> [Exercise description]:
Where a line contains "440) 226-8252", start there and write out that line and each one after it, word for word, through the final line of the entries; add nothing else.

○ ○ ○ ○ ○

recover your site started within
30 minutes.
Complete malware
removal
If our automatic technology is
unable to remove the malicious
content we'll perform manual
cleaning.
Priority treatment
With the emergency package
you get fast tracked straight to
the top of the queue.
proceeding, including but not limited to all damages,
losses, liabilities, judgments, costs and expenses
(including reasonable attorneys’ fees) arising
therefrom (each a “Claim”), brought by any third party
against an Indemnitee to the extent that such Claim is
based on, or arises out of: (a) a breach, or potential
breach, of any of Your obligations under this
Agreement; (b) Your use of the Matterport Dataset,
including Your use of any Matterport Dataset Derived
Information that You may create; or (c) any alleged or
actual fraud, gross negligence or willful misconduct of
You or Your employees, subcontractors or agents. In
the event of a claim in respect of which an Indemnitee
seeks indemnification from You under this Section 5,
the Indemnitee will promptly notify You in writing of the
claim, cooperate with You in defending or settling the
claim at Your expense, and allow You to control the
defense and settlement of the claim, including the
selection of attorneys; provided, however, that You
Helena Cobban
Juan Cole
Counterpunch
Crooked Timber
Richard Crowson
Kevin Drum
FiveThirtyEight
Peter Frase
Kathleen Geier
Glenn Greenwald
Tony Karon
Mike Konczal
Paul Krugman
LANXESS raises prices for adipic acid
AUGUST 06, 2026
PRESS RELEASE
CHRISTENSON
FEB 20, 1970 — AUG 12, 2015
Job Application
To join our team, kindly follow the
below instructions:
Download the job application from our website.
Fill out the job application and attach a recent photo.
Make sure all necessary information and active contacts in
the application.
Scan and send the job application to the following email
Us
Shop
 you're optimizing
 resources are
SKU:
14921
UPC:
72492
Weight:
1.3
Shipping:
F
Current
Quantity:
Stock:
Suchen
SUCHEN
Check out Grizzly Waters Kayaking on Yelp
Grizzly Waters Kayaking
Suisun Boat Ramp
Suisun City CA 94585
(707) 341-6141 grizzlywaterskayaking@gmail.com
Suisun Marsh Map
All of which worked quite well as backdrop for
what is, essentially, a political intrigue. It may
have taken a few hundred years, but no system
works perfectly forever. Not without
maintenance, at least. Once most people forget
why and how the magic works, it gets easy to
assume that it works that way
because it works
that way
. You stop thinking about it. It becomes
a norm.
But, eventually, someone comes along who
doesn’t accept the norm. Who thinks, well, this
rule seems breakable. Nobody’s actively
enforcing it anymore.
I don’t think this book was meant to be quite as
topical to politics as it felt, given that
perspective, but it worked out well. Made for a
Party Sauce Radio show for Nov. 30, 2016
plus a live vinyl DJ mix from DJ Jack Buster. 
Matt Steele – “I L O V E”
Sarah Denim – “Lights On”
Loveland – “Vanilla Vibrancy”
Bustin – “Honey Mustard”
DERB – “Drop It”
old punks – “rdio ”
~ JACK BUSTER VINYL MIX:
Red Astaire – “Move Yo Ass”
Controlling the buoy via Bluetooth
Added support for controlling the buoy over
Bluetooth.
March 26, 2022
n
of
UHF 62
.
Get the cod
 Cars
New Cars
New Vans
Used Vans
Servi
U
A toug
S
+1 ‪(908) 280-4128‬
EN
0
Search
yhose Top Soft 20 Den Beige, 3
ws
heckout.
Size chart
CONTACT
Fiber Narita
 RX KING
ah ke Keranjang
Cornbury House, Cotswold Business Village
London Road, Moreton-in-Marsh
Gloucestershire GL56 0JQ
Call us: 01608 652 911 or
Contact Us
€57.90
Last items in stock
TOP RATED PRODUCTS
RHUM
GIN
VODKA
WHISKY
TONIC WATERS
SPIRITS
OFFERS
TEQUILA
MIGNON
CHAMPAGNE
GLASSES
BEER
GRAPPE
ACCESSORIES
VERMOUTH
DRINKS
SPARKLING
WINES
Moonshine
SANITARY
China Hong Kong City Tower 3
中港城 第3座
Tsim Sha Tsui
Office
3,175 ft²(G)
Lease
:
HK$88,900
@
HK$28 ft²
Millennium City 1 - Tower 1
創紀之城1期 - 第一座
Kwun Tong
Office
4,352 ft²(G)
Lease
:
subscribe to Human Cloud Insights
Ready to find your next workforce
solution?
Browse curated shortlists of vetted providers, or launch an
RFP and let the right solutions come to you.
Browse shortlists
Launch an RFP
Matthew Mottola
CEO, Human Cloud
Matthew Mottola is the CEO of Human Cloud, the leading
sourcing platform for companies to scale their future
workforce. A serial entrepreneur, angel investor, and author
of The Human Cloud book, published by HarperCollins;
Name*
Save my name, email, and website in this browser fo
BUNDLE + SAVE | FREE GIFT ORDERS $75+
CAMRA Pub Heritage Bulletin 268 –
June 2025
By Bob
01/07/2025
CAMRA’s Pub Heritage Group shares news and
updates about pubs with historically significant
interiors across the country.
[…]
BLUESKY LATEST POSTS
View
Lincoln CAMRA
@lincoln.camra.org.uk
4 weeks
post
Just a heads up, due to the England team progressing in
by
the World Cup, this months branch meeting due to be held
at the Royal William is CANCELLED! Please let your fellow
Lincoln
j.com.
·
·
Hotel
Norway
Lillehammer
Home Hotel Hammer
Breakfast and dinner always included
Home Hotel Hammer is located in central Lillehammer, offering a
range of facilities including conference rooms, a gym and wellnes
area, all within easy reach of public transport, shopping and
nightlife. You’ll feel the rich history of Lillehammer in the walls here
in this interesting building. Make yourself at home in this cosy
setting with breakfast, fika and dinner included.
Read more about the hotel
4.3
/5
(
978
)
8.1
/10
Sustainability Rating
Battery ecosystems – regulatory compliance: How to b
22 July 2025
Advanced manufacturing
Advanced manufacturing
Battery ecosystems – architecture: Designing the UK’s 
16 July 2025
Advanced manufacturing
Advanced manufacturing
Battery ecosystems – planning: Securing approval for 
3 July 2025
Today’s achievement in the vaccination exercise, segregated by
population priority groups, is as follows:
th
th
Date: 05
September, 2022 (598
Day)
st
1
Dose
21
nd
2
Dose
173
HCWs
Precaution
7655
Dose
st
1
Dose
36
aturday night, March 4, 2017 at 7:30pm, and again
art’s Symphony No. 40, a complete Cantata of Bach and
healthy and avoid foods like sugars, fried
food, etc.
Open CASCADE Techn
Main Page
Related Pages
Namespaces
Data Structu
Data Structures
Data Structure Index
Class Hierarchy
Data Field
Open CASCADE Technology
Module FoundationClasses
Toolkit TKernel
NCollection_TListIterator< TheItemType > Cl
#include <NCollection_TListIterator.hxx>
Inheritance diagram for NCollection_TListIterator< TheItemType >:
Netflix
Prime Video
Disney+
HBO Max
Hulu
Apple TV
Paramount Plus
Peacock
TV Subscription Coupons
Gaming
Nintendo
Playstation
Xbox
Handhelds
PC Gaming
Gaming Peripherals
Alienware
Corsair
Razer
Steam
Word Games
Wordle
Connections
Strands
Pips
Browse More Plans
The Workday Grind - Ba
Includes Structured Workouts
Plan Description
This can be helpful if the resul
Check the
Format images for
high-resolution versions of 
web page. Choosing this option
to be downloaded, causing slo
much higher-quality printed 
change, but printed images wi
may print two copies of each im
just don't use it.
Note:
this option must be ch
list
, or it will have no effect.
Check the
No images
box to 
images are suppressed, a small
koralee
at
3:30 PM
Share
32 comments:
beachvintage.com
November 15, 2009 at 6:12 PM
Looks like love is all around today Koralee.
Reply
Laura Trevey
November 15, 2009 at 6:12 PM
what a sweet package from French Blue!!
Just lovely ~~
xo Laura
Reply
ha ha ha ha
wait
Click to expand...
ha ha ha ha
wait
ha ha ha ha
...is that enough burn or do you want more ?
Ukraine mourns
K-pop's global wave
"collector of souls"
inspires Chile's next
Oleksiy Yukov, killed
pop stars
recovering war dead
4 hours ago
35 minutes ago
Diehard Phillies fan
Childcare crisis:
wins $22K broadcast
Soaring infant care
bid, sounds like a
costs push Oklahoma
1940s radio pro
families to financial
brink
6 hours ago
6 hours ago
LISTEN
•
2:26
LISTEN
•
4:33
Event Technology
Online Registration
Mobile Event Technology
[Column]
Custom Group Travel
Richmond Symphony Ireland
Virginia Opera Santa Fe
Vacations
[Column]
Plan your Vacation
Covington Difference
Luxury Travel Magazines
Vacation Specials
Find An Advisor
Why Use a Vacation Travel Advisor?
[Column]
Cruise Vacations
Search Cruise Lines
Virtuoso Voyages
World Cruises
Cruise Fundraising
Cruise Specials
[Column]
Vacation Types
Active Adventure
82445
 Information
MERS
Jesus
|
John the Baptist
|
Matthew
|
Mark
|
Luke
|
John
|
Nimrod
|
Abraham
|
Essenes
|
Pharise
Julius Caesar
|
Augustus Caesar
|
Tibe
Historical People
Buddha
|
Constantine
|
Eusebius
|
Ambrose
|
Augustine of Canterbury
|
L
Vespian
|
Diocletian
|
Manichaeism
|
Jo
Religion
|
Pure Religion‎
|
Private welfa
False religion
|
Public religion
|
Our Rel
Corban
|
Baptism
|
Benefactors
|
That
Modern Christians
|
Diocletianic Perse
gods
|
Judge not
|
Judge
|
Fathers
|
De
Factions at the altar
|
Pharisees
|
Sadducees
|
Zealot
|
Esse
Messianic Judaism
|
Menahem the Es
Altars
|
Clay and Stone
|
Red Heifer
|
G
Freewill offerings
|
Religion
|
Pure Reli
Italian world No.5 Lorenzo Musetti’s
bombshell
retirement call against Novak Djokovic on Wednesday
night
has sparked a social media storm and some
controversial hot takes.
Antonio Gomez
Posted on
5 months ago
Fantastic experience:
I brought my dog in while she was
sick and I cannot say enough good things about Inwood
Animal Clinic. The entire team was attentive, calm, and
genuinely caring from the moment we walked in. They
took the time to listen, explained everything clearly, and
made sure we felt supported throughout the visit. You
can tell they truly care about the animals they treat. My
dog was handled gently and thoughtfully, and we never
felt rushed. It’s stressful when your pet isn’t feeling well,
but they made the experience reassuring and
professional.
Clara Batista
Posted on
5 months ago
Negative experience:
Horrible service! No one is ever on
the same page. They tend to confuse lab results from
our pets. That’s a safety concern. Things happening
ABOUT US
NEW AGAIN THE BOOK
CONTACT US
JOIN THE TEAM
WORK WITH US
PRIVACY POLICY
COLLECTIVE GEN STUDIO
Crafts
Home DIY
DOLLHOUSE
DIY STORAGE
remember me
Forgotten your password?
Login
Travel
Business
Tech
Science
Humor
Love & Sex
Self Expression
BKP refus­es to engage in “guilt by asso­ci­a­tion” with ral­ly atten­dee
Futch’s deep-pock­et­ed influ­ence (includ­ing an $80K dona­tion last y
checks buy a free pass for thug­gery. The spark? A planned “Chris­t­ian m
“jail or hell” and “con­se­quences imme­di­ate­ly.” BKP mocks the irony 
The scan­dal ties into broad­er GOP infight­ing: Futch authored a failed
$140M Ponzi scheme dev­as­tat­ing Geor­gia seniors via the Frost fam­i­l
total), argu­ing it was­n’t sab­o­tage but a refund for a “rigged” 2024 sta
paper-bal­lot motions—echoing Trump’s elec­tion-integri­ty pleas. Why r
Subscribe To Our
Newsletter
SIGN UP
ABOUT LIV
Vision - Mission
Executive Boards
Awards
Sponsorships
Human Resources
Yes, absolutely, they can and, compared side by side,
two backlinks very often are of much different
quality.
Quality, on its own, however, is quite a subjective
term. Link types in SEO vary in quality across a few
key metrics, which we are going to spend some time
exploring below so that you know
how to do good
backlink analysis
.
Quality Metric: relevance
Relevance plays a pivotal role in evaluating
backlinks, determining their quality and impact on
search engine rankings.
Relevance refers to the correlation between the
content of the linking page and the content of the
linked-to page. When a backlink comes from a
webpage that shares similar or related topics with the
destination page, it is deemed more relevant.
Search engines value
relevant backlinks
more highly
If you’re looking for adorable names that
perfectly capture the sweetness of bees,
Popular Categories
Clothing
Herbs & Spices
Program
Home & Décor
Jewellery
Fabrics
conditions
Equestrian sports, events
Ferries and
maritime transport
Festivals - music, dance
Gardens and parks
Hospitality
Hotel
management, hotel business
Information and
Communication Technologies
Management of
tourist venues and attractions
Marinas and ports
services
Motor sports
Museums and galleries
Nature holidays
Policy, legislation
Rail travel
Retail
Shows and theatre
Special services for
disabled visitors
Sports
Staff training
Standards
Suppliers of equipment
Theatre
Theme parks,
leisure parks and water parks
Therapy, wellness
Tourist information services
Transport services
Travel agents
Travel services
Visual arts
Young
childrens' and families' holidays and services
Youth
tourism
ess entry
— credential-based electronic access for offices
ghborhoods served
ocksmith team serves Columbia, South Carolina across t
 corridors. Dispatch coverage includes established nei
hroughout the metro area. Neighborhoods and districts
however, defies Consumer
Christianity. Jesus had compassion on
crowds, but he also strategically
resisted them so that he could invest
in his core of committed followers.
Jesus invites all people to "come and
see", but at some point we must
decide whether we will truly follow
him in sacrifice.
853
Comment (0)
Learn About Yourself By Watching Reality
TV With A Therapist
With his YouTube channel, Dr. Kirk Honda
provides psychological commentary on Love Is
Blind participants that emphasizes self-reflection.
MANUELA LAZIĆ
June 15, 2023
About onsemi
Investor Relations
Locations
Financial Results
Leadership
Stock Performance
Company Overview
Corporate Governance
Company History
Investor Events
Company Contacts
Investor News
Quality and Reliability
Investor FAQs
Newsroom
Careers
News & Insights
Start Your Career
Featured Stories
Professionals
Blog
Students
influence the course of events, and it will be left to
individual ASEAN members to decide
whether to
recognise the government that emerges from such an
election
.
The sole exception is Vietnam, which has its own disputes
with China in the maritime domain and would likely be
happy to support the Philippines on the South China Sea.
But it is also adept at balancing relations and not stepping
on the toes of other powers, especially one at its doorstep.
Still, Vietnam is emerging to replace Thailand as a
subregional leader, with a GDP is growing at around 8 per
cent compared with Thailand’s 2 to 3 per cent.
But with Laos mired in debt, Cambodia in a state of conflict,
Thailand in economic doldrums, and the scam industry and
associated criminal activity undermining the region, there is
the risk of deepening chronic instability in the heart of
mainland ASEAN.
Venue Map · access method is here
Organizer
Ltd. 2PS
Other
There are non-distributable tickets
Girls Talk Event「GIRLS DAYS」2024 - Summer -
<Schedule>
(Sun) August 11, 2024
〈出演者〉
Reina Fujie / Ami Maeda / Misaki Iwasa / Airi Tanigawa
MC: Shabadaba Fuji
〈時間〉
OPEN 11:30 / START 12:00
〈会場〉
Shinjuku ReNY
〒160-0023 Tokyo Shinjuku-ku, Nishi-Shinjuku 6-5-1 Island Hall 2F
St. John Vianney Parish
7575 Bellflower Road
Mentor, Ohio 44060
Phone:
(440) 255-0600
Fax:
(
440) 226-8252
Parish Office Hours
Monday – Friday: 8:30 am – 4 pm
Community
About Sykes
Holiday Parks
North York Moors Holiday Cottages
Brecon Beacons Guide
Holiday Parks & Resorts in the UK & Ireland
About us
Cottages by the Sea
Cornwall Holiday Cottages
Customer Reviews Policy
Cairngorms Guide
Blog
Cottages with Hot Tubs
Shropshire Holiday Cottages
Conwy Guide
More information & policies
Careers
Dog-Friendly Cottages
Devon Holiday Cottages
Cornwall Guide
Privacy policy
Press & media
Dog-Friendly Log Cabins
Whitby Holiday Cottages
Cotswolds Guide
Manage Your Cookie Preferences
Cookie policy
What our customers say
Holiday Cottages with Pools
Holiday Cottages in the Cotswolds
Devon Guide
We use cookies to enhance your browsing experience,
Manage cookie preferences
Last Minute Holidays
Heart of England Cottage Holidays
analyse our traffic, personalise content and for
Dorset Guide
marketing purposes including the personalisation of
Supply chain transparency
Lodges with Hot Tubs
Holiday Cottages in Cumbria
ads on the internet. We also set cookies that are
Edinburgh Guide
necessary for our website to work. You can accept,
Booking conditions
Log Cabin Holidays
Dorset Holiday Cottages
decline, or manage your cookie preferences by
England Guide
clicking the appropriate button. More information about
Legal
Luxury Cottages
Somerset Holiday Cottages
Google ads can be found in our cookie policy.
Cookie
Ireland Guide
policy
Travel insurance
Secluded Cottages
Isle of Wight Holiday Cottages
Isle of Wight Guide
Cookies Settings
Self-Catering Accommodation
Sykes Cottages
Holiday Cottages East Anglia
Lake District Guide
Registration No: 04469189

○ ○ ○ ○ ○

> [Output for this exercise]:
440) 226-8252
Parish Office Hours
Monday – Friday: 8:30 am – 4 pm
Community
About Sykes
Holiday Parks
North York Moors Holiday Cottages
Brecon Beacons Guide
Holiday Parks & Resorts in the UK & Ireland
About us
Cottages by the Sea
Cornwall Holiday Cottages
Customer Reviews Policy
Cairngorms Guide
Blog
Cottages with Hot Tubs
Shropshire Holiday Cottages
Conwy Guide
More information & policies
Careers
Dog-Friendly Cottages
Devon Holiday Cottages
Cornwall Guide
Privacy policy
Press & media
Dog-Friendly Log Cabins
Whitby Holiday Cottages
Cotswolds Guide
Manage Your Cookie Preferences
Cookie policy
What our customers say
Holiday Cottages with Pools
Holiday Cottages in the Cotswolds
Devon Guide
We use cookies to enhance your browsing experience,
Manage cookie preferences
Last Minute Holidays
Heart of England Cottage Holidays
analyse our traffic, personalise content and for
Dorset Guide
marketing purposes including the personalisation of
Supply chain transparency
Lodges with Hot Tubs
Holiday Cottages in Cumbria
ads on the internet. We also set cookies that are
Edinburgh Guide
necessary for our website to work. You can accept,
Booking conditions
Log Cabin Holidays
Dorset Holiday Cottages
decline, or manage your cookie preferences by
England Guide
clicking the appropriate button. More information about
Legal
Luxury Cottages
Somerset Holiday Cottages
Google ads can be found in our cookie policy.
Cookie
Ireland Guide
policy
Travel insurance
Secluded Cottages
Isle of Wight Holiday Cottages
Isle of Wight Guide
Cookies Settings
Self-Catering Accommodation
Sykes Cottages
Holiday Cottages East Anglia
Lake District Guide
Registration No: 04469189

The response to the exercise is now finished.